How to: install and test Hive on hadoop cluster

After we install and config hadoop to run in fully distributed Mode, Centos, then we will move forward and test Hive.

Download one stable release from apache site, and decompress it.

tar -xvf hive-0.6.0.tar.gz
cp –rf hive-0.6.0 /usr/lib/hive
export PATH=$PATH:/usr/lib/hive/bin
#need to setup the hadoop home variable
export HADOOP_HOME=/usr/lib/hadoop

then you can run hive command shell,

the hive here is just a standard java application, here is all the arguments to start hive shell,
/usr/lib/jvm/java/bin/java -Xmx4096m -Dhadoop.log.dir=/usr/lib/hadoop/logs -Dhadoop.log.file=hadoop.log -Dhadoop.home.dir=/usr/lib/hadoop -Dhadoop.root.logger=INFO,console -Djava.library.path=/usr/lib/hadoop/lib/native/Linux-amd64-64 -Dhadoop.policy.file=hadoop-policy.xml -classpath "all the jars" org.apache.hadoop.util.RunJar /usr/lib/hive/lib/hive-cli-0.6.0.jar org.apache.hadoop.hive.cli.CliDriver
the clidriver is a standard java application to process users commands

By default , hive use the java  derby as the store to keep meta data.
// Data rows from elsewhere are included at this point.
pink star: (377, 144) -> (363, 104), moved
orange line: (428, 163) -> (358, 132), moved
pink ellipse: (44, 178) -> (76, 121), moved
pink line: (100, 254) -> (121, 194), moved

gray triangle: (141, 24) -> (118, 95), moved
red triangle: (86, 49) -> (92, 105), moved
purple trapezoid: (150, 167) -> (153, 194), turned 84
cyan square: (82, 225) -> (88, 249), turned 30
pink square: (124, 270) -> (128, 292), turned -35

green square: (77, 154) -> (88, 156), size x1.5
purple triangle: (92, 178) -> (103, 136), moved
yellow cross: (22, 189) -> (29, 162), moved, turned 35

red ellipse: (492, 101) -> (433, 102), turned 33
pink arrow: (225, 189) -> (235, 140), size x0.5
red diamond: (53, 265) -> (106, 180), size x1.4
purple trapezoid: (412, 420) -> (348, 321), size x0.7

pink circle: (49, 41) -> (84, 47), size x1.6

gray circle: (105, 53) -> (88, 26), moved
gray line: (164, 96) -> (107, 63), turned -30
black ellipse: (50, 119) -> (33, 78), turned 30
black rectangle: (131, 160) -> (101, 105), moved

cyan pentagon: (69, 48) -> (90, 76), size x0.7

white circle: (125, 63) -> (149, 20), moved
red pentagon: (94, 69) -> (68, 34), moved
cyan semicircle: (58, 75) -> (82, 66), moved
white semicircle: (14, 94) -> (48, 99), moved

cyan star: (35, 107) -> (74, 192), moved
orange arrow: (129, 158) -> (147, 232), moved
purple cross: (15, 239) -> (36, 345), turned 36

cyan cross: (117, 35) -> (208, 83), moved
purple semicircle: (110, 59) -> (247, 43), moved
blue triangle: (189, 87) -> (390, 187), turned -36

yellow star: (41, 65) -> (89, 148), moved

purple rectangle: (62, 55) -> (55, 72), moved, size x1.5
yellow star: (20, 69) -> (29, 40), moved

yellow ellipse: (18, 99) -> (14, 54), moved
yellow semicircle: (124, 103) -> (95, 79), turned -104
given the raw input like this

we will create a table called rawtable first just with one column to hold all the data, using the syntax of creating table

Create table rawtable(raw string);
load data inpath ‘/user/hadpoop/input’ into table rawtable;

when you run a simple query, (select count  ( *) from rawtable, you can tell the mr job is invoked to get the results.

if you check the hdfs file systems, every table you just created will be stored under /user/hive/warehouse/[tablename]

After that, we can write quite complex query like join, subquery, check it out here,

Besides, CLI , you can run ‘hive –service hwi’ to expose a simple web interface for data accessing, http://home:9999/hwi


Also, we can start a hive server image

remote user can use the thrift api or JDBC to connect this DB powered by Hive.